*EXERCISE DESCRIPTION*. Each line from the one containing "ESCRITO POR" to the final line of the listing below must be transcribed exactly; all others are left out.

*EXERCISE DATA*.
== Segment start ==

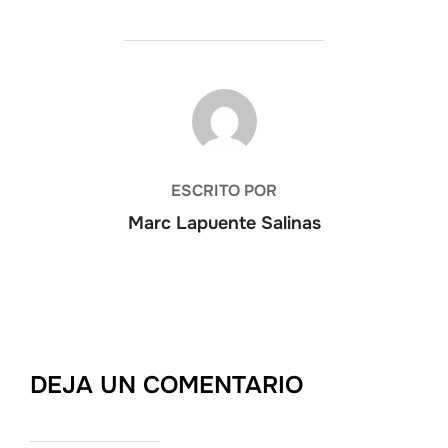
AUTOR DE LA PUBLICACIÓN
ESCRITO POR
Marc Lapuente Salinas
DEJA UN COMENTARIO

== Segment end ==

*SOLVED PROBLEM*.
ESCRITO POR
Marc Lapuente Salinas
DEJA UN COMENTARIO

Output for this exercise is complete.